# Fake news classification (RU)


In [16]:
import pandas as pd
import numpy as np

np.random.seed(42)

## Data preprocessing


In [61]:
train_data = pd.read_csv('dataset/train.tsv', sep='\t')
test_data = pd.read_csv('dataset/test.tsv', sep='\t')

train_data.head()

Unnamed: 0,title,is_fake
0,Москвичу Владимиру Клутину пришёл счёт за вмеш...,1
1,Агент Кокорина назвал езду по встречке житейск...,0
2,Госдума рассмотрит возможность введения секрет...,1
3,ФАС заблокировала поставку скоростных трамваев...,0
4,Против Навального завели дело о недоносительст...,1


In [62]:
from multiprocessing import Pool
import numpy as np
from sklearn.model_selection import train_test_split
from tqdm.notebook import tqdm
import re
import nltk
from string import punctuation
from pymystem3 import Mystem

nltk.download('stopwords')

[nltk_data] Downloading package stopwords to /home/danya-
[nltk_data]     sakharov/nltk_data...
[nltk_data]   Package stopwords is already up-to-date!


True

In [63]:
from nltk.corpus import stopwords

mystem_analyzer = Mystem()

def base_preprocessing(text):
    text = re.sub(r'[0-9]+', '', text)
    text = re.sub(f'|'.join(["»", "«", "—"]), '', text)
    text = re.sub(' +', ' ', text)
    text = re.sub('[{}]'.format(punctuation), '', text)
    text = mystem_analyzer.lemmatize(text)

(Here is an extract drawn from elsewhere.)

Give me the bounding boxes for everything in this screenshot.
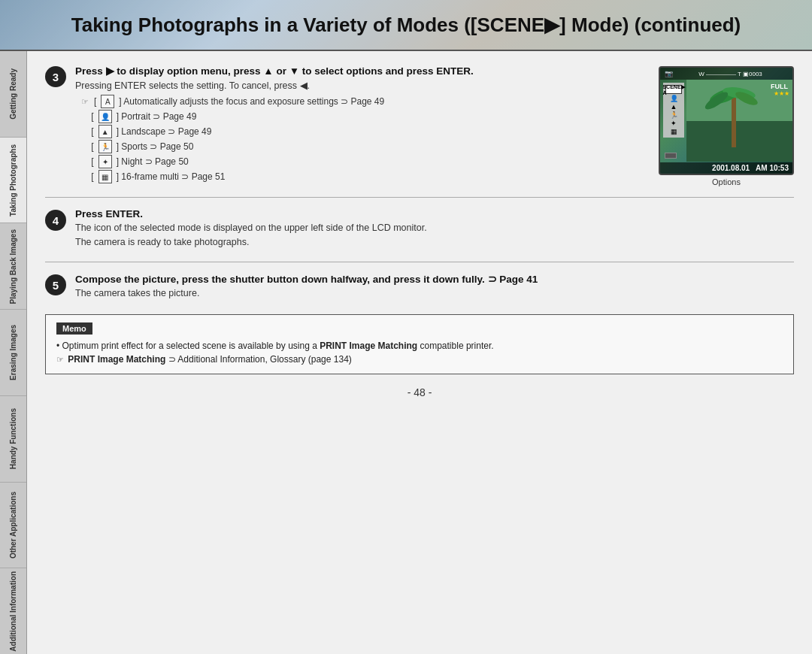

    return ' '.join([word for word in text if word not in stopwords.words('russian')+[' ', '\n', " "]])

In [64]:
def get_lemmas_from_text(text_series):
    mystem_analyzer = Mystem()
    with Pool(8) as pool:
        lemmas = list(
            tqdm(pool.imap(base_preprocessing, text_series), total=len(text_series)))
    return lemmas

In [65]:
import os
os.environ["TOKENIZERS_PARALLELISM"] = "false"

In [66]:
train_data['lemmas'] = get_lemmas_from_text(train_data['title'])
test_data['lemmas'] = get_lemmas_from_text(test_data['title'])
train_data.head()

TypeError: '<' not supported between instances of 'Mystem' and 'int'

In [23]:
x_train, x_val, y_train, y_val = train_test_split(
    train_data['lemmas'], train_data['is_fake'], test_size=0.35)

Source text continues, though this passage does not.